Gabriela, the 51-year-old mother of three children, started to build eight years ago when she was fired from the civil service because of the reduction. She admits that she began to lie on medical examinations when she realized that she was too thin to be weighed. Gabriela, in her words, "put on excess clothing to meet the minimum kilogram in 49." She knows that other plasters, often homeless, use foot weights for this purpose.

48-year-old Kevin Crosby became a plasma ten years ago to provide a six-year-old daughter. “For some reason I felt empty every time. And the next day was often tired. Then, about five years ago, when I worked as a security guard and went out on the night shift, this strange fatigue fell on me again. I do not know what happened, but I woke up on the floor. The bosses blamed me for falling asleep, but I know it was a swoon, ”he recalls.

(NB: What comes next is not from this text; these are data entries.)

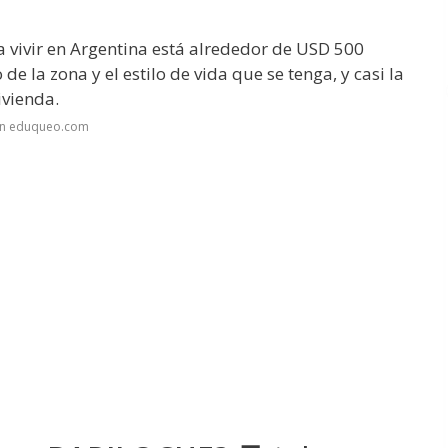
vivir en Argentina está alrededor de USD 500
 la zona y el estilo de vida que se tenga, y casi la
ivienda.
en eduqueo.com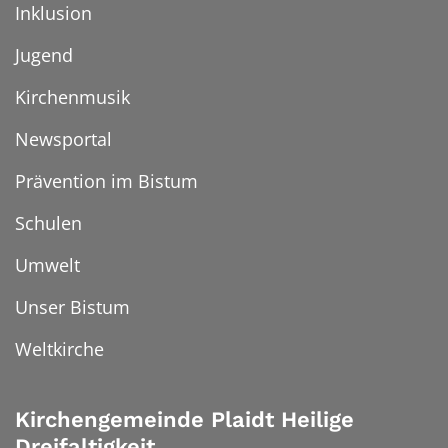
Inklusion
Jugend
Kirchenmusik
Newsportal
Prävention im Bistum
Schulen
Umwelt
Unser Bistum
Weltkirche
Kirchengemeinde Plaidt Heilige
Dreifaltigkeit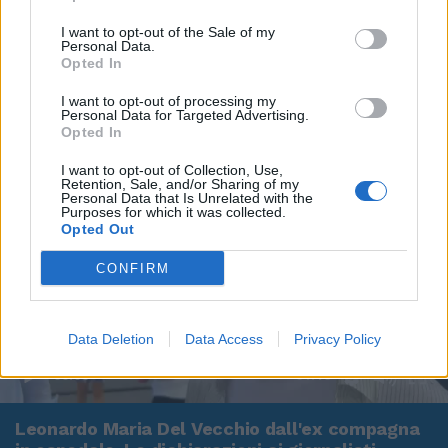
I want to opt-out of the Sale of my
Personal Data.
Opted In
I want to opt-out of processing my
Personal Data for Targeted Advertising.
Opted In
I want to opt-out of Collection, Use,
Retention, Sale, and/or Sharing of my
Personal Data that Is Unrelated with the
Purposes for which it was collected.
Opted Out
CONFIRM
Data Deletion
Data Access
Privacy Policy
00:00
01:16
Leonardo Maria Del Vecchio dall'ex compagna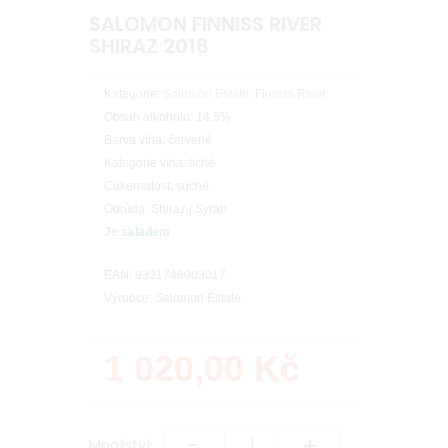
SALOMON FINNISS RIVER
SHIRAZ 2018
Kategorie:
Salomon Estate, Finniss River
Obsah alkoholu: 14.5%
Barva vína: červené
Kategorie vína: tiché
Cukernatost: suché
Odrůda: Shiraz | Syrah
Je skladem
EAN: 9331748003017
Výrobce: Salomon Estate
1 020,00
Kč
-
+
Množství: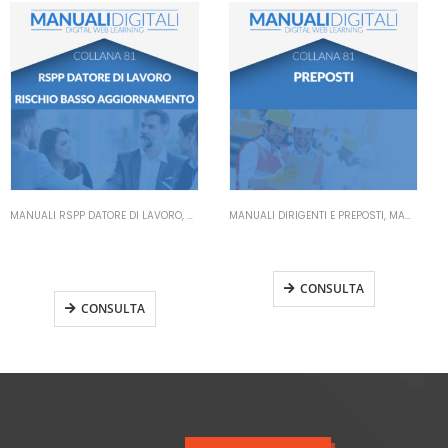
LI SICUREZZA SUL LAVORO
MANUALI DIRIGENTI E PREPOSTI
,
MANUALI SICUREZZA SUL LAVORO
MANUALI DIRIGENTI E PREPOSTI
,
MANUALI SICUREZZA SUL LAVORO
Manuale Preposti
Manuale Dirigenti
Aggiornamento
Aggiornamento
CONSULTA
CONSULTA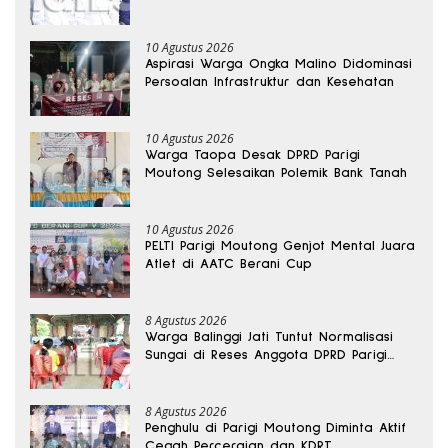
Generasi Berakhlak
10 Agustus 2026
Aspirasi Warga Ongka Malino Didominasi
Persoalan Infrastruktur dan Kesehatan
10 Agustus 2026
Warga Taopa Desak DPRD Parigi
Moutong Selesaikan Polemik Bank Tanah
10 Agustus 2026
PELTI Parigi Moutong Genjot Mental Juara
Atlet di AATC Berani Cup
8 Agustus 2026
Warga Balinggi Jati Tuntut Normalisasi
Sungai di Reses Anggota DPRD Parigi
Moutong
8 Agustus 2026
Penghulu di Parigi Moutong Diminta Aktif
Cegah Perceraian dan KDRT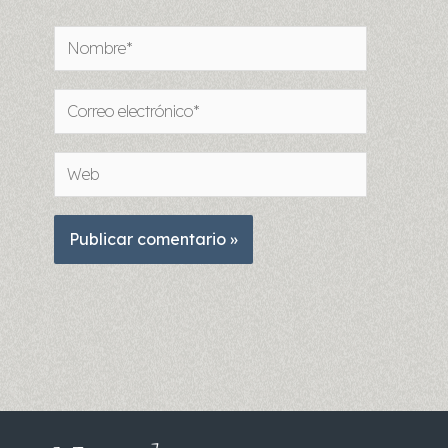
Nombre*
Correo
electrónico*
Web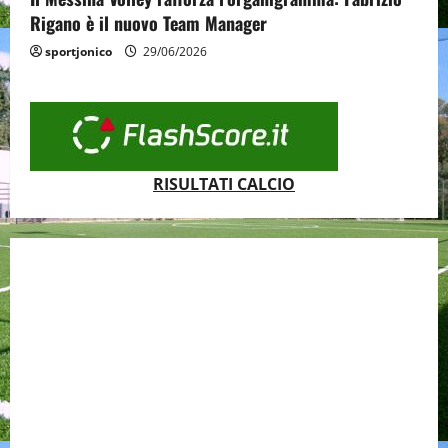
Rigano è il nuovo Team Manager
sportjonico
29/06/2026
RISULTATI CALCIO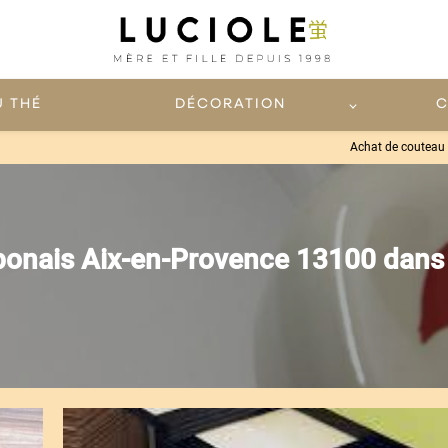
U THÉ
DÉCORATION
C
Achat de couteau 
aponais Aix-en-Provence 13100 dans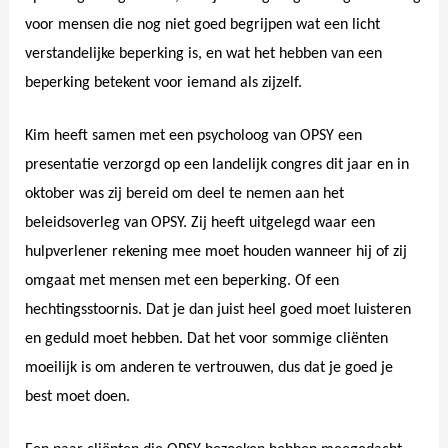
voor mensen die nog niet goed begrijpen wat een licht
verstandelijke beperking is, en wat het hebben van een
beperking betekent voor iemand als zijzelf.
Kim heeft samen met een psycholoog van OPSY een
presentatie verzorgd op een landelijk congres dit jaar en in
oktober was zij bereid om deel te nemen aan het
beleidsoverleg van OPSY. Zij heeft uitgelegd waar een
hulpverlener rekening mee moet houden wanneer hij of zij
omgaat met mensen met een beperking. Of een
hechtingsstoornis. Dat je dan juist heel goed moet luisteren
en geduld moet hebben. Dat het voor sommige cliënten
moeilijk is om anderen te vertrouwen, dus dat je goed je
best moet doen.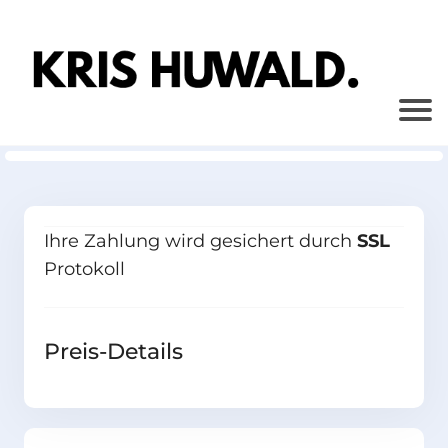
Ihre Zahlung wird gesichert durch
SSL
Protokoll
Preis-Details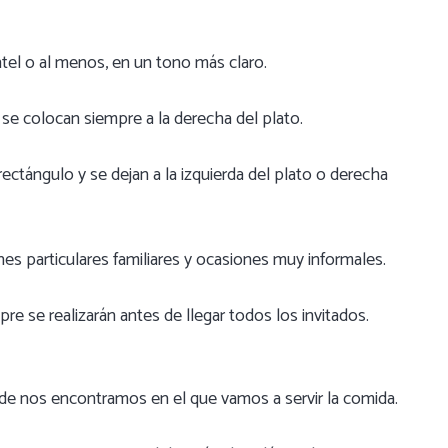
tel o al menos, en un tono más claro.
se colocan siempre a la derecha del plato.
rectángulo y se dejan a la izquierda del plato o derecha
nes particulares familiares y ocasiones muy informales.
 se realizarán antes de llegar todos los invitados.
de nos encontramos en el que vamos a servir la comida.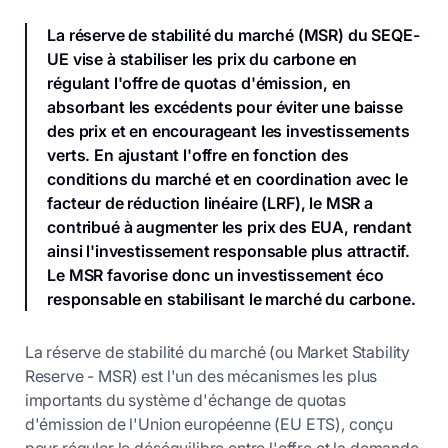
La réserve de stabilité du marché (MSR) du SEQE-
UE vise à stabiliser les prix du carbone en
régulant l'offre de quotas d'émission, en
absorbant les excédents pour éviter une baisse
des prix et en encourageant les investissements
verts. En ajustant l'offre en fonction des
conditions du marché et en coordination avec le
facteur de réduction linéaire (LRF), le MSR a
contribué à augmenter les prix des EUA, rendant
ainsi l'investissement responsable plus attractif.
Le MSR favorise donc un investissement éco
responsable en stabilisant le marché du carbone.
La réserve de stabilité du marché (ou Market Stability
Reserve - MSR) est l'un des mécanismes les plus
importants du système d'échange de quotas
d'émission de l'Union européenne (EU ETS), conçu
pour réguler le déséquilibre entre l'offre et la demande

Crosby fainted several times - once it happened even behind the wheel: “I had to curb. I sat there for a few minutes and could not come to my senses. Terribly frightened.

Other Western countries are very careful, if they allow commercial plasma collection on their territory at all. Their authorities set mandatory two-week intervals between visits to the centers. They must be very surprised when they find out how things are in the US.

After all the conversations, it seemed to me that two sessions a week was simply unwise. The rate needs to be revised. Do not forget about the possible health problems to which donors are exposed: stress, poor nutrition and poor conditions in donation centers.

I talked to thirty permanent donors. CSL and Yale Plasma. More than half of them reported constant tingling in the limbs, pain, weakness in the legs and severe dehydration. They admitted that they actually live on the streets, lie on medical examinations and use different “tricks” to circumvent the tests for the level of protein in the blood. Under such conditions, the plating became hard work for them, but as many said, “there will be nothing to eat without the plating”.